If you're just running 5 PCs at the start it's not much, but like said by the time you get to mid-levels in OSR play you're usually running 5 PCs, 5 henchmen, maybe another 5 assorted hirelings, and then running into wilderness encounters of 1d6x2d4 Orcs... things scale up fast.

yeah, but as soon as you have a bunch of level 1 fighters and enemy monsters with 2 HD or so it becomes annoying as fuck. So far the rule with "massive damage" meaning a potential injury was very efficient in play and still hat interesting results during combat. I usually allow for a parry if you skip your next action to halve incoming damage (the more damage the harder the parry, you can sacrifice your weapon for +3 to parry and your shield for +6 to parry).

Maybe so, but I usually track wounds with hash marks ( |||| for 4) and it's easy to make horizontal ones for wounds to flesh. And generally for monsters/npcs I just set their flesh to the last hit die. So 6 flesh for a d6-based character.
(I make exceptions for unusually large critters, since my you-just-got-seriously-wounded system is based on doing half the flesh value in one attack, but big things like that are uncommon)

Yeah, its just not for me. Having massive damage and then a die roll determine if you just got nicked in the guts feels just much more natural to me. And in that tactical, whole dungeon spanning battle of 20 goblins and 2 goblin leaders versus 6 adventurers and 4 henchmen I noticed that flesh and bleeding out every turn, etc. would just have slowed it down too much. And huge damage -> die roll -> see if gobbo/hero just got gutted feels faster and more elegant.

Thinking of running an OSR game but I'm not sure what to run. My party has only ever played (in D&D terms) 3.5 and 5 (me and one other also tried 4e as well) so I'm not sure which game would be best to "ease them in" as it were.
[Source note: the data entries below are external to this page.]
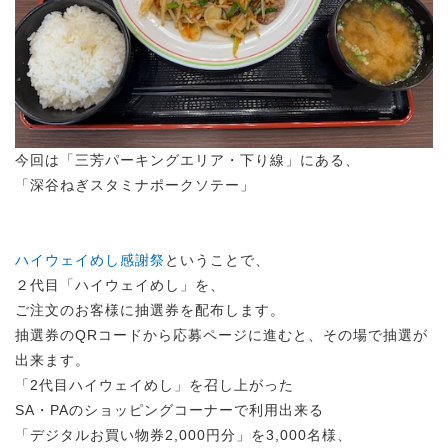
今回は「三芳パーキングエリア・下り線」にある、
「深谷ねぎスタミナポークソテー」
ハイウェイめし感謝祭
ということで、
２代目「ハイウェイめし」を、
ご注文のお客様に抽選券を配布します。
抽選券のQRコードから応募ページに進むと、その場で抽選が
出来ます。
「2代目ハイウェイめし」を召し上がった
SA・PAのショッピングコーナーで利用出来る
「デジタルお買い物券2,000円分」を3,000名様、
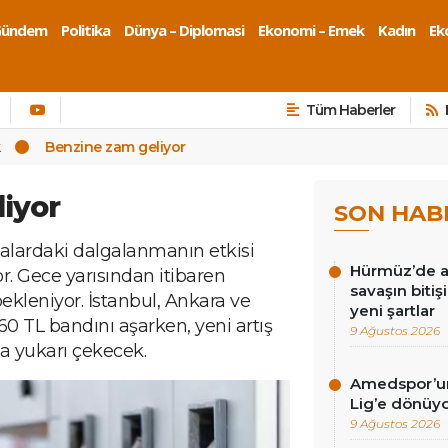
Gündem
Politika
Dünya – Diplomasi
Ekonomi – Emek
Kadın
Eko
Tüm Haberler
k
Benzine zam geliyor
iyor
SON HAB
salardaki dalgalanmanın etkisi
Hürmüz’de an
or. Gece yarısından itibaren
savaşın bitiş
ekleniyor. İstanbul, Ankara ve
yeni şartlar
n 60 TL bandını aşarken, yeni artış
9 Ağustos 2026
a yukarı çekecek.
Amedspor’un 
Lig’e dönüyor
9 Ağustos 2026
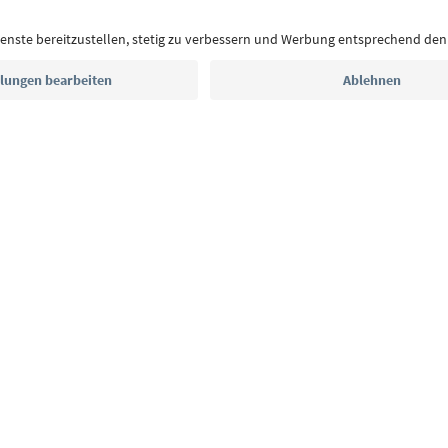
Postfach.
E-Mail Adresse
Jetzt anmelden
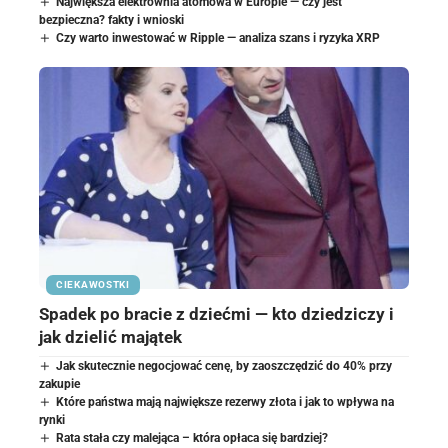
Największa elektrownia atomowa w Europie — czy jest
bezpieczna? fakty i wnioski
Czy warto inwestować w Ripple — analiza szans i ryzyka XRP
CIEKAWOSTKI
Spadek po bracie z dziećmi — kto dziedziczy i
jak dzielić majątek
Jak skutecznie negocjować cenę, by zaoszczędzić do 40% przy
zakupie
Które państwa mają największe rezerwy złota i jak to wpływa na
rynki
Rata stała czy malejąca – która opłaca się bardziej?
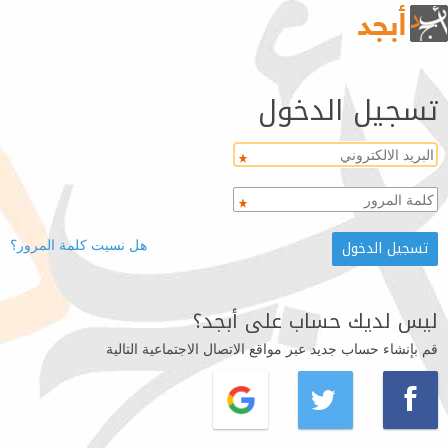
تسجيل الدخول
هل نسيت كلمة المرور؟
ليس لديك حساب على أبجد؟
قم بإنشاء حساب جديد عبر مواقع الاتصال الاجتماعية التالية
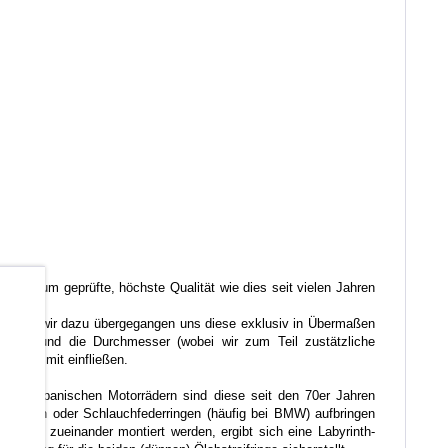
ierbei um geprüfte, höchste Qualität wie dies seit vielen Jahren
b
ren, sind wir dazu übergegangen uns diese exklusiv in Übermaßen
ichtung und die Durchmesser (wobei wir zum Teil zustätzliche
ifringe mit einfließen.
. Bei japanischen Motorrädern sind diese seit den 70er Jahren
ifringen oder Schlauchfederringen (häufig bei BMW) aufbringen
erdreht zueinander montiert werden, ergibt sich eine Labyrinth-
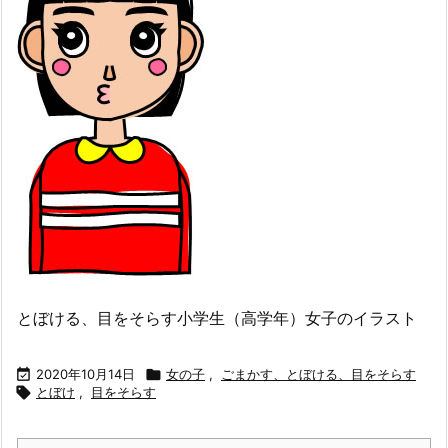
とぼける、目をそらす小学生（高学年）女子のイラスト

2020年10月14日

女の子
,
ごまかす、とぼける、目をそらす

とぼけ
,
目をそらす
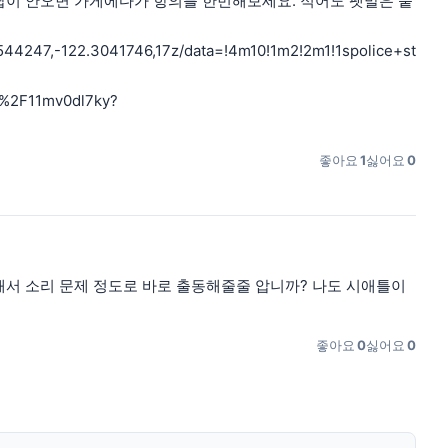
 답이 안오면 가게에다가 항의를 한번해보세요. 적어도 팻말은 붙
44247,-122.3041746,17z/data=!4m10!1m2!2m1!1spolice+st
%2F11mv0dl7ky?
좋아요
1
싫어요
0
 난무해서 소리 문제 정도로 바로 출동해줄줄 압니까? 나도 시애틀이
좋아요
0
싫어요
0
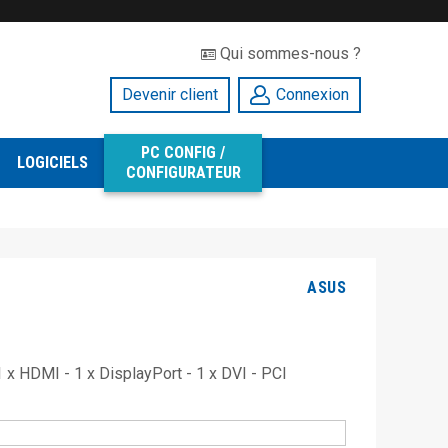
Qui sommes-nous ?
Devenir client
Connexion
PC CONFIG /
LOGICIELS
CONFIGURATEUR
ASUS
x HDMI - 1 x DisplayPort - 1 x DVI - PCI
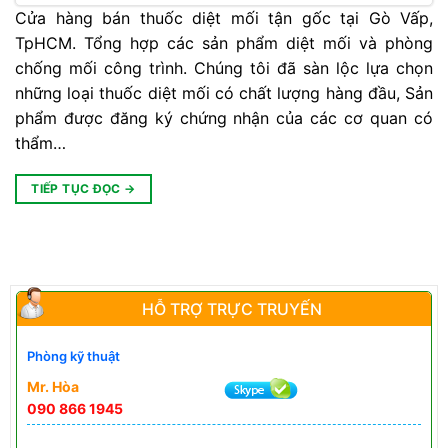
Cửa hàng bán thuốc diệt mối tận gốc tại Gò Vấp,
TpHCM. Tổng hợp các sản phẩm diệt mối và phòng
chống mối công trình. Chúng tôi đã sàn lộc lựa chọn
những loại thuốc diệt mối có chất lượng hàng đầu, Sản
phẩm được đăng ký chứng nhận của các cơ quan có
thẩm…
TIẾP TỤC ĐỌC
→
HỖ TRỢ TRỰC TRUYẾN
Phòng kỹ thuật
Mr. Hòa
090 866 1945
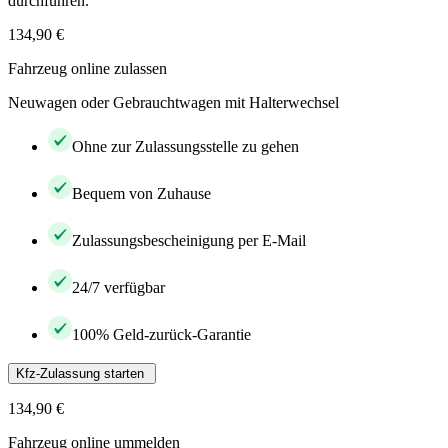
durchführen.
134,90 €
Fahrzeug online zulassen
Neuwagen oder Gebrauchtwagen mit Halterwechsel
Ohne zur Zulassungsstelle zu gehen
Bequem von Zuhause
Zulassungsbescheinigung per E-Mail
24/7 verfügbar
100% Geld-zurück-Garantie
Kfz-Zulassung starten
134,90 €
Fahrzeug online ummelden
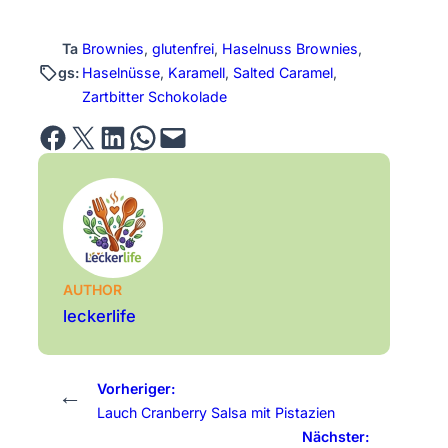
Ta
Brownies
, 
glutenfrei
, 
Haselnuss Brownies
, 
gs:
Haselnüsse
, 
Karamell
, 
Salted Caramel
, 
Zartbitter Schokolade
Share on Facebook
Email this Page
Share on LinkedIn
Share on WhatsApp
Email this Page
AUTHOR
leckerlife
Vorheriger:
←
Lauch Cranberry Salsa mit Pistazien
Nächster:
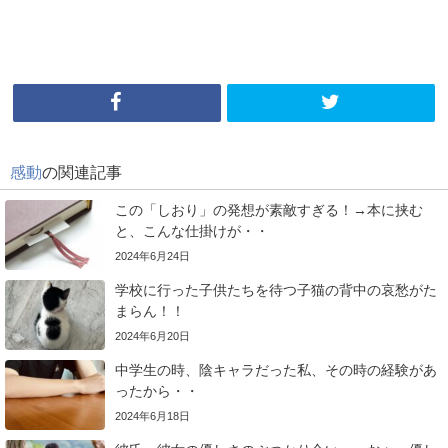
感動
の関連記事
この「しおり」の発想が素敵すぎる！→本に挟む
と、こんな仕掛けが・・
2024年6月24日
学校に行った子供たちを待つ子猫の背中の哀愁がた
まらん！！
2024年6月20日
中学生の時、陰キャラだった私、その時の経験があ
ったから・・
2024年6月18日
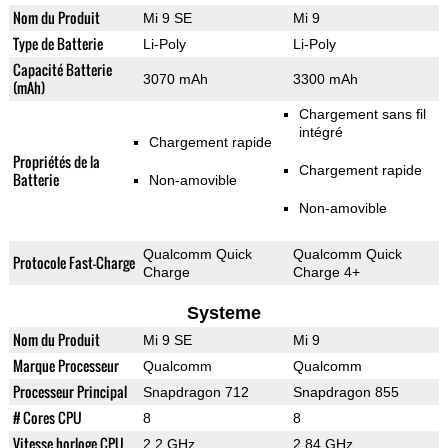
Nom du Produit
Mi 9 SE
Mi 9
Type de Batterie
Li-Poly
Li-Poly
Capacité Batterie
3070 mAh
3300 mAh
(mAh)
Chargement sans fil
intégré
Chargement rapide
Propriétés de la
Chargement rapide
Batterie
Non-amovible
Non-amovible
Qualcomm Quick
Qualcomm Quick
Protocole Fast-Charge
Charge
Charge 4+
Systeme
Nom du Produit
Mi 9 SE
Mi 9
Marque Processeur
Qualcomm
Qualcomm
Processeur Principal
Snapdragon 712
Snapdragon 855
# Cores CPU
8
8
Vitesse horloge CPU
2.2 GHz
2.84 GHz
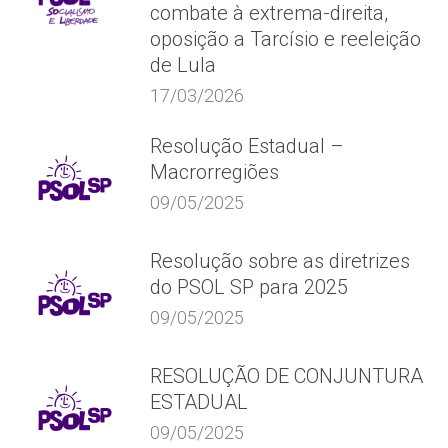
combate à extrema-direita,
oposição a Tarcísio e reeleição
de Lula
17/03/2026
Resolução Estadual –
Macrorregiões
09/05/2025
Resolução sobre as diretrizes
do PSOL SP para 2025
09/05/2025
RESOLUÇÃO DE CONJUNTURA
ESTADUAL
09/05/2025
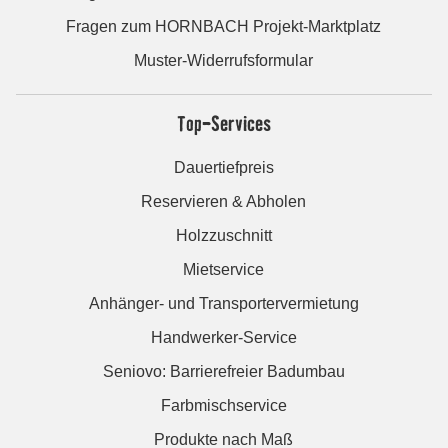
Fragen zum HORNBACH Projekt-Marktplatz
Muster-Widerrufsformular
Top-Services
Dauertiefpreis
Reservieren & Abholen
Holzzuschnitt
Mietservice
Anhänger- und Transportervermietung
Handwerker-Service
Seniovo: Barrierefreier Badumbau
Farbmischservice
Produkte nach Maß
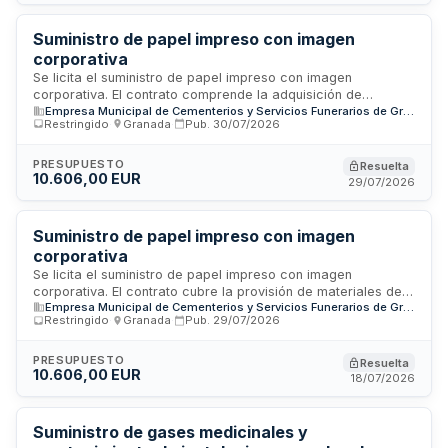
relación calidad-precio según los criterios establecidos.
Suministro de papel impreso con imagen
corporativa
Se licita el suministro de papel impreso con imagen
corporativa. El contrato comprende la adquisición de
Empresa Municipal de Cementerios y Servicios Funerarios de Granada SA (EMUCESA)
material de papelería personalizado para uso administrativo
Restringido
·
Granada
·
Pub.
30/07/2026
y corporativo del organismo contratante. Este tipo de
suministro garantiza la coherencia en la imagen institucional
en toda la documentación oficial y comunicaciones de la
PRESUPUESTO
Resuelta
10.606,00 EUR
entidad.
29/07/2026
Suministro de papel impreso con imagen
corporativa
Se licita el suministro de papel impreso con imagen
corporativa. El contrato cubre la provisión de materiales de
Empresa Municipal de Cementerios y Servicios Funerarios de Granada SA (EMUCESA)
papelería personalizados con los elementos visuales
Restringido
·
Granada
·
Pub.
29/07/2026
identificativos de la organización convocante. Los servicios
incluyen la impresión de diseños corporativos sobre papel
de calidad, destinados al uso administrativo y de
PRESUPUESTO
Resuelta
10.606,00 EUR
comunicación de la entidad pública contratante.
18/07/2026
Suministro de gases medicinales y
Suggestions? I was looking at DCC, BFRPG and Darker Dungeons but I want some other ideas or more info on those three please.

DCC and BFRPG seem like good choices. BFRPG is good if you want race-and-class and a more general ruleset, and DCC is good if you want a very fun and gonzo system and can handle tables and funky dice.

People say DCC is the closest to 3.5 mostly because the way it handles stat blocks and crunch. BFRPG is more pick up and play. DCC is my favorite at the moment.

True, the funky dice are probably going to be the reason me and my party back away, at least until I can get a set of them.

I think we're going to go with BFRPG and add some supplements to it to give my party some more options as well.